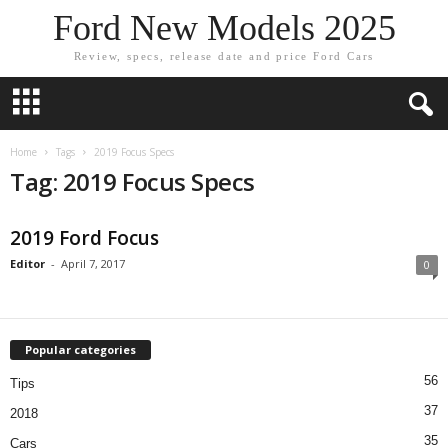
Ford New Models 2025
Review, specs, release date and price Ford Cars
Home
Tags
2019 Focus Specs
Tag: 2019 Focus Specs
2019 Ford Focus
Editor
-
April 7, 2017
0
Popular categories
56
Tips
37
2018
35
Cars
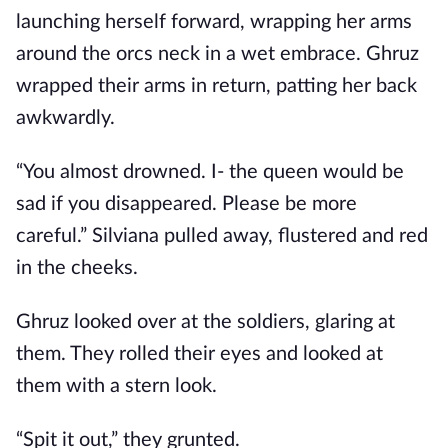
launching herself forward, wrapping her arms
around the orcs neck in a wet embrace. Ghruz
wrapped their arms in return, patting her back
awkwardly.
“You almost drowned. I- the queen would be
sad if you disappeared. Please be more
careful.” Silviana pulled away, flustered and red
in the cheeks.
Ghruz looked over at the soldiers, glaring at
them. They rolled their eyes and looked at
them with a stern look.
“Spit it out,” they grunted.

■ ■ ■ ■ ■

**HOW TO COMPLETE THIS TASK:** Filter the listing down to the lines holding the word "them", and return those.

**THE COMPLETED TASK:**
them. They rolled their eyes and looked at
them with a stern look.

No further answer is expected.